Dear Commons Community,
It is official, F.A.O. Schwarz, one of the country’s oldest toy store is closing in July, 2015. Founded originally in Baltimore in 1861 as the “Toy Bazaar”, F.A.O. Schwarz opened on 14th Street in New York City as the Schwarz Toy Bazaar in 1870, moved to Fifth Avenue in 1931, and moved to its present location in 1986.
As a child in the 1950s, I remember my father taking me to F.A.O. Schwarz. The past several years, I have been taking my grandchildren, Michael and Ali, to experience the same wonder that I did looking at the fabulous assortment of toys. A New York Times article this morning provided a bit more history:
“F. A. O. Schwarz remains one of New York’s most venerable retail brands, having outlasted other carriage-trade stores such as B. Altman, Bonwit Teller and Best & Company. The store began as Schwarz Brothers Importers soon after the Civil War. It was the Manhattan outpost of a family-run operation from Baltimore, but the other brothers disappeared from the marquee in a few years. The one who remained, Frederick August Otto Schwarz, made the store his. It probably helped that many people saw in him more than a passing resemblance to Santa Claus.

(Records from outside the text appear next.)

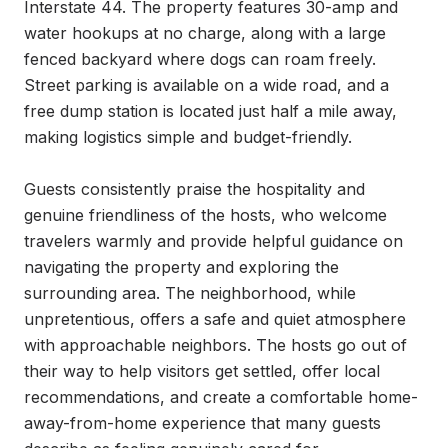
Interstate 44. The property features 30-amp and 
water hookups at no charge, along with a large 
fenced backyard where dogs can roam freely. 
Street parking is available on a wide road, and a 
free dump station is located just half a mile away, 
making logistics simple and budget-friendly.

Guests consistently praise the hospitality and 
genuine friendliness of the hosts, who welcome 
travelers warmly and provide helpful guidance on 
navigating the property and exploring the 
surrounding area. The neighborhood, while 
unpretentious, offers a safe and quiet atmosphere 
with approachable neighbors. The hosts go out of 
their way to help visitors get settled, offer local 
recommendations, and create a comfortable home-
away-from-home experience that many guests 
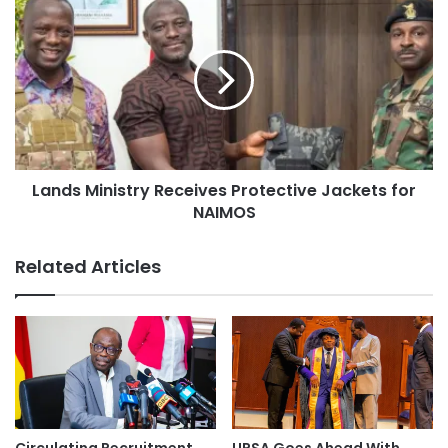
Lands Ministry Receives Protective Jackets for
NAIMOS
Related Articles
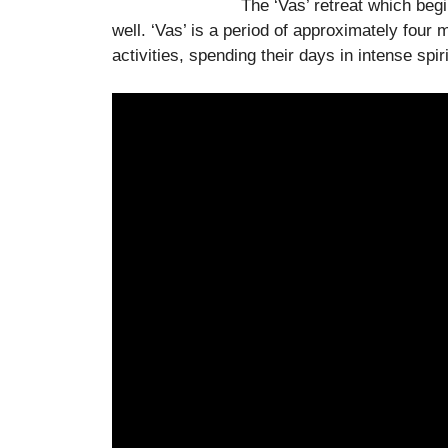
The ‘Vas’ retreat which beg
well. ‘Vas’ is a period of approximately fou
activities, spending their days in intense spiri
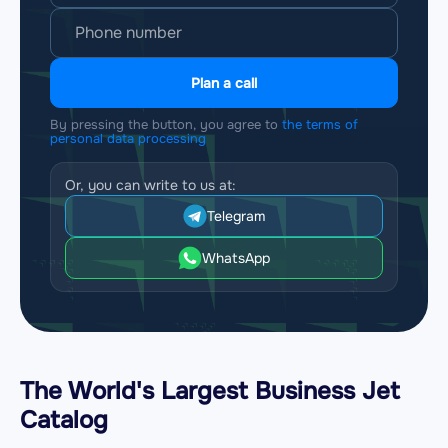
Plan a call
By pressing the button, you agree to
the terms of
personal data processing
Or, you can write to us at:
Telegram
WhatsApp
The World's Largest Business Jet
Catalog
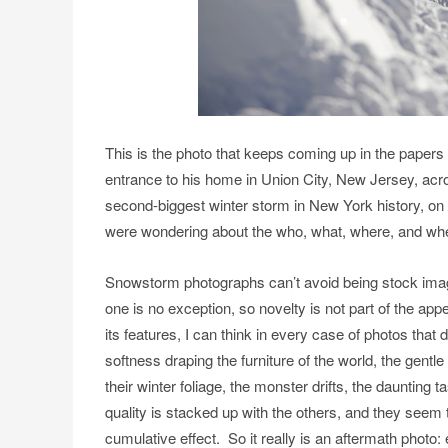
This is the photo that keeps coming up in the papers
entrance to his home in Union City, New Jersey, acr
second-biggest winter storm in New York history, on 
were wondering about the who, what, where, and whe
Snowstorm photographs can’t avoid being stock imag
one is no exception, so novelty is not part of the app
its features, I can think in every case of photos that
softness draping the furniture of the world, the gentl
their winter foliage, the monster drifts, the daunting t
quality is stacked up with the others, and they seem
cumulative effect. So it really is an aftermath photo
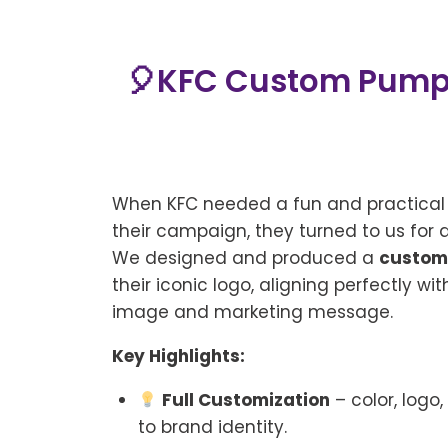
🎈KFC Custom Pump —
When KFC needed a fun and practica
their campaign, they turned to us for 
We designed and produced a
custom
their iconic logo, aligning perfectly wi
image and marketing message.
Key Highlights:
Full Customization
– color, logo
to brand identity.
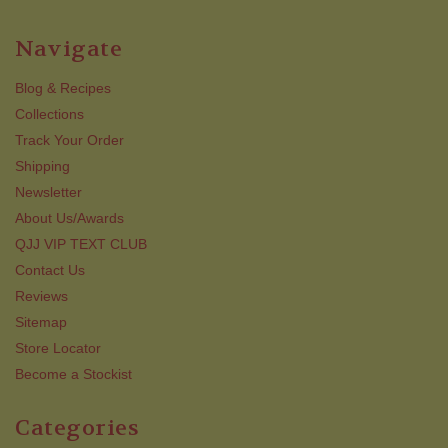
Navigate
Blog & Recipes
Collections
Track Your Order
Shipping
Newsletter
About Us/Awards
QJJ VIP TEXT CLUB
Contact Us
Reviews
Sitemap
Store Locator
Become a Stockist
Categories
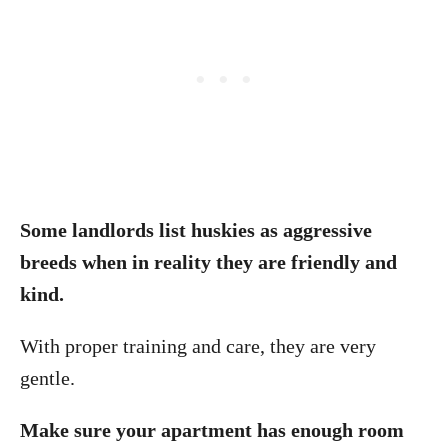
Some landlords list huskies as aggressive
breeds when in reality they are friendly and
kind.
With proper training and care, they are very
gentle.
Make sure your apartment has enough room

He concentrated on intriguing toys at premium prices. He had to, said Christopher Byrne, the creative director of TTPM.com, an online toy review — in those days, most toys were imported from Europe. “There were very, very few manufactured toys in the U.S.,” he said. “These were luxury goods, the dolls and the trains and the building blocks, and these were unheard-of.”

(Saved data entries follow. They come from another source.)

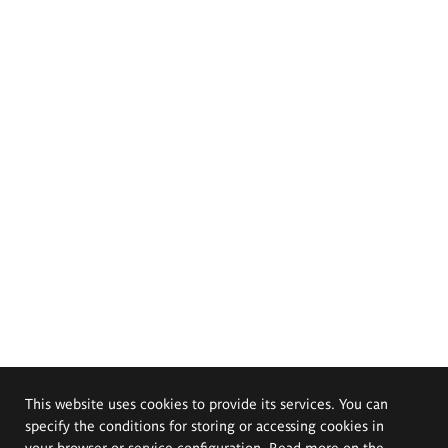
This website uses cookies to provide its services. You can
specify the conditions for storing or accessing cookies in
your browser or service configuration. Read more on the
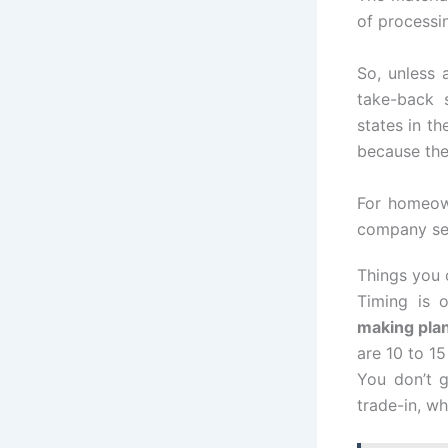
of processi
So, unless
take-back 
states in th
because the
For homeown
company se
Things you 
Timing is 
making pla
are 10 to 15
You don’t g
trade-in, wh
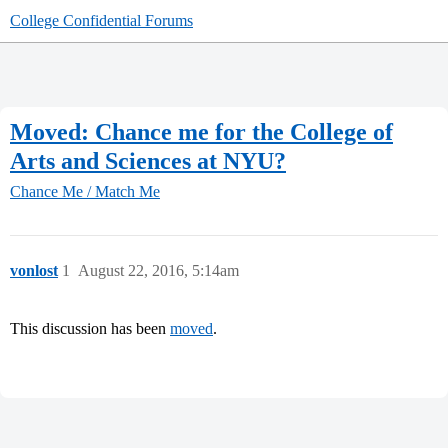
College Confidential Forums
Moved: Chance me for the College of
Arts and Sciences at NYU?
Chance Me / Match Me
vonlost
1
August 22, 2016, 5:14am
This discussion has been
moved
.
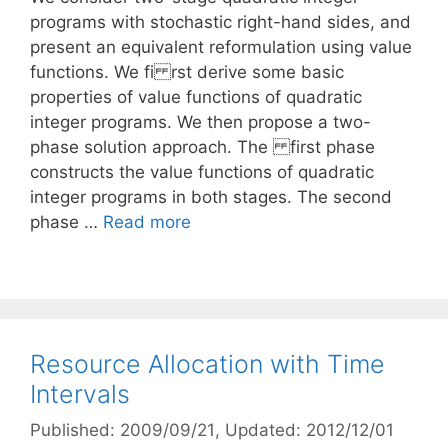
programs with stochastic right-hand sides, and
present an equivalent reformulation using value
functions. We fi rst derive some basic
properties of value functions of quadratic
integer programs. We then propose a two-
phase solution approach. The first phase
constructs the value functions of quadratic
integer programs in both stages. The second
phase …
Read more
Resource Allocation with Time
Intervals
Published: 2009/09/21
, Updated: 2012/12/01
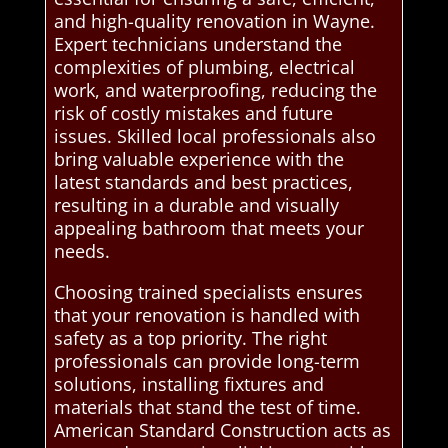
and high-quality renovation in Wayne.
Expert technicians understand the
complexities of plumbing, electrical
work, and waterproofing, reducing the
risk of costly mistakes and future
issues. Skilled local professionals also
bring valuable experience with the
latest standards and best practices,
resulting in a durable and visually
appealing bathroom that meets your
needs.
Choosing trained specialists ensures
that your renovation is handled with
safety as a top priority. The right
professionals can provide long-term
solutions, installing fixtures and
materials that stand the test of time.
American Standard Construction acts as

There was a time when F. A. O. Schwarz was a status symbol. “Their slate blue box under the Christmas tree was as impressive to child as a Tiffany box would have been to a grown-up in New York,” Mr. Byrne said.
Those were the days when F. A. O. Schwarz published “this huge Neiman Marcus-style catalog that came to people’s homes.” He said the catalog, as much as anything else, had established the company’s identity from the moment Mr. Schwarz put out the first one in the 1870s. But catalogs have long since become passé, and ogling toys in a store “is not really an American pastime anymore,” he said.
“Kids still love looking at toys, but they’re doing it on their iPads and their phones and their different devices,” he said. “The image of the saucer-eyed child looking at some object of desire is the same, but the child is looking at a tablet.”